Es sind längst nicht nur ältere Menschen, die ins Hospiz kommen. Da ist der 19-jährige Fußballverrückte, der Paninibilder sammelt; die 31 Jahre alte Managerin, die mit dem Laptop auf dem Bauch vom Bett aus arbeitet oder die Mutter, die den siebten Geburtstag ihres Sohnes plant. Die Schicksale sind nicht immer leicht auszuhalten, auch nicht für die erfahrenen Pflegekräfte. Supervision und Gespräche mit den Kollegen helfen, das Erlebte zu verarbeiten. Viel Kraft schöpfen sie aus ihrer Arbeit selbst. Sie sind für die Kranken da, nehmen sich viel Zeit für Gespräche. Im Krankenhaus ist das kaum möglich.

Auch Rituale helfen. Stirbt jemand, entzünden sie Kerzen. Vor das Zimmer wird eine Holzschale mit einem blauen Tuch aufgestellt. Es symbolisiert Wasser. Darauf schwimmt ein kleines Schiff. Auf dem Bett des Verstorbenen liegen Blütenblätter. "Acht Wochen später, nach der ersten Trauerphase, laden wir die Angehörigen zur Andacht", sagt Janet Dahlmann.
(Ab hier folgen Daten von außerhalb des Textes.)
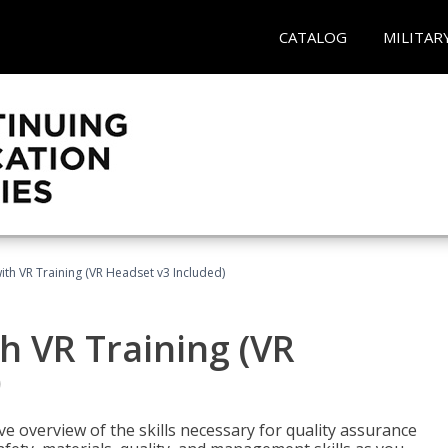
CATALOG
MILITAR
ith VR Training (VR Headset v3 Included)
h VR Training (VR
)
ve overview of the skills necessary for quality assurance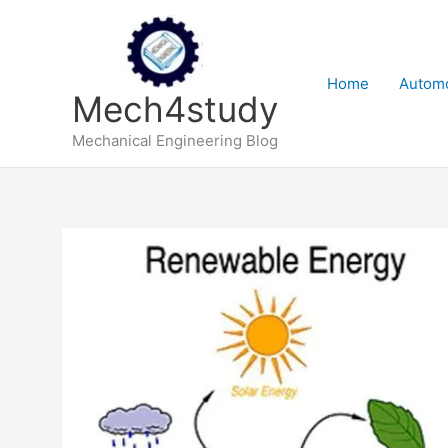
Skip
to
content
Home
Automo
Mech4study
Mechanical Engineering Blog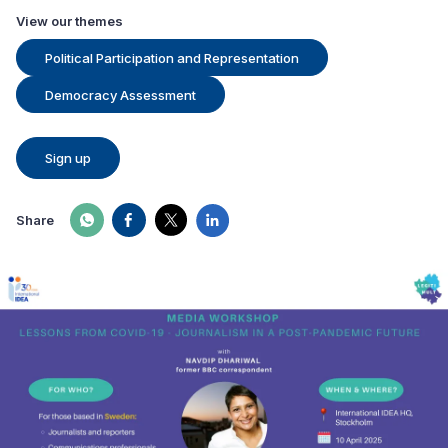
View our themes
Political Participation and Representation
Democracy Assessment
Sign up
Share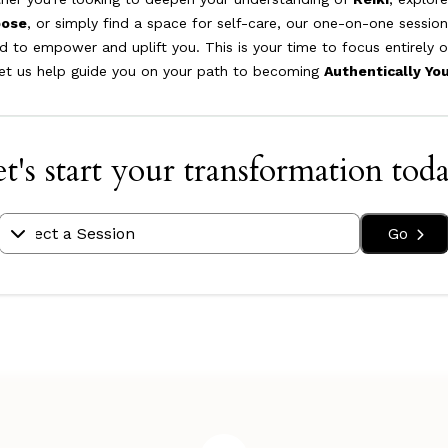
pose
, or simply find a space for self-care, our one-on-one session
d to empower and uplift you. This is your time to focus entirely 
let us help guide you on your path to becoming
Authentically Yo
t's start your transformation tod
Go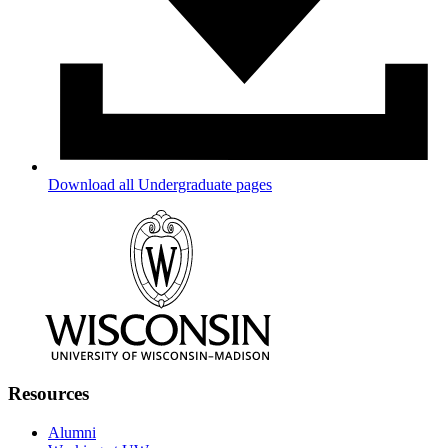
Download all Undergraduate pages
Resources
Alumni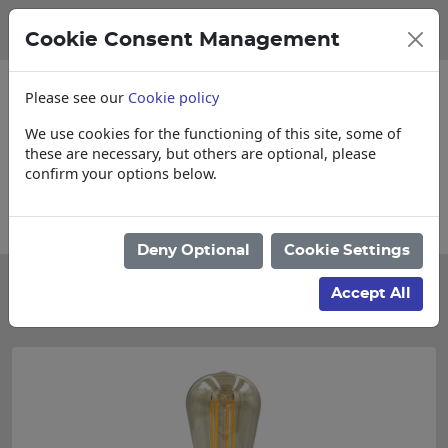
Cookie Consent Management
Please see our
Cookie policy
We use cookies for the functioning of this site, some of
these are necessary, but others are optional, please
confirm your options below.
Collections, Delivery, and Lead Times
Deny Optional
Cookie Settings
Categories
Accept All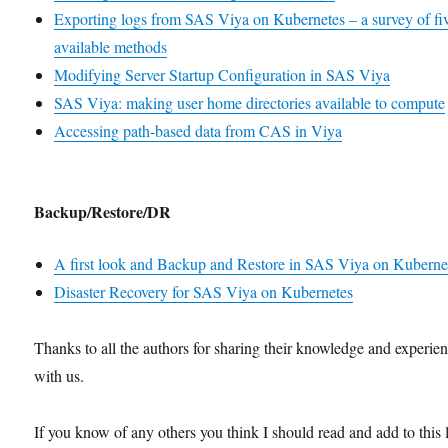
Exporting logs from SAS Viya on Kubernetes – a survey of fi
available methods
Modifying Server Startup Configuration in SAS Viya
SAS Viya: making user home directories available to compute
Accessing path-based data from CAS in Viya
Backup/Restore/DR
A first look and Backup and Restore in SAS Viya on Kuberne
Disaster Recovery for SAS Viya on Kubernetes
Thanks to all the authors for sharing their knowledge and experie
with us.
If you know of any others you think I should read and add to this l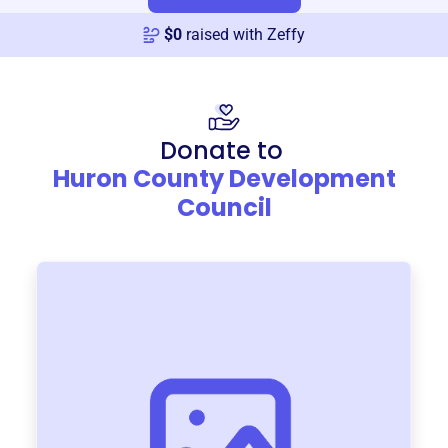
$
0
raised with Zeffy
Donate to
Huron County Development
Council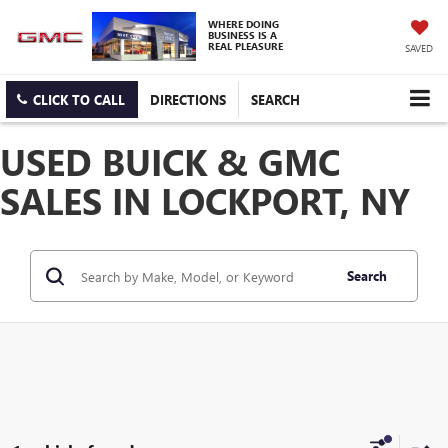
WHERE DOING
BUSINESS IS A
REAL PLEASURE
SAVED
CLICK TO CALL
DIRECTIONS
SEARCH
USED BUICK & GMC
SALES IN LOCKPORT, NY
Search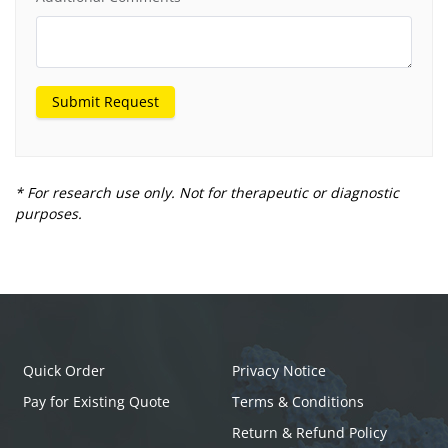
Submit Request
* For research use only. Not for therapeutic or diagnostic
purposes.
Quick Order
Privacy Notice
Pay for Existing Quote
Terms & Conditions
Return & Refund Policy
Anschließend sitzen alle an einer großen Kaffeetafel - Menschen, die ihre Angehörigen besuchen, Menschen, die jemanden verloren haben, vor wenigen Wochen oder mehreren Monaten. "Sie helfen sich gegenseitig, den Tod zu verarbeiten oder sich darauf vorzubereiten."

Möhrchens Freundin ist dabei, deren Haushalt aufzulösen. "Irgendwo muss man ja anfangen", sagt Ute M. und lächelt. Doch noch hat sie einiges vor. Möhrchen hat ein neues Hobby. Sie malt. Außerdem möchte sie unbedingt wieder zum Aldi, wo sie sich neulich die karierten Ballerinas gekauft hat. Und sie hat noch einige Szenen mit dem Filmstudenten "mit den hübschen braunen Augen" abzudrehen, der über sie einen Film dreht. Sie hat noch so viel vor, dass sie es in ihrem Terminkalender eintragen muss.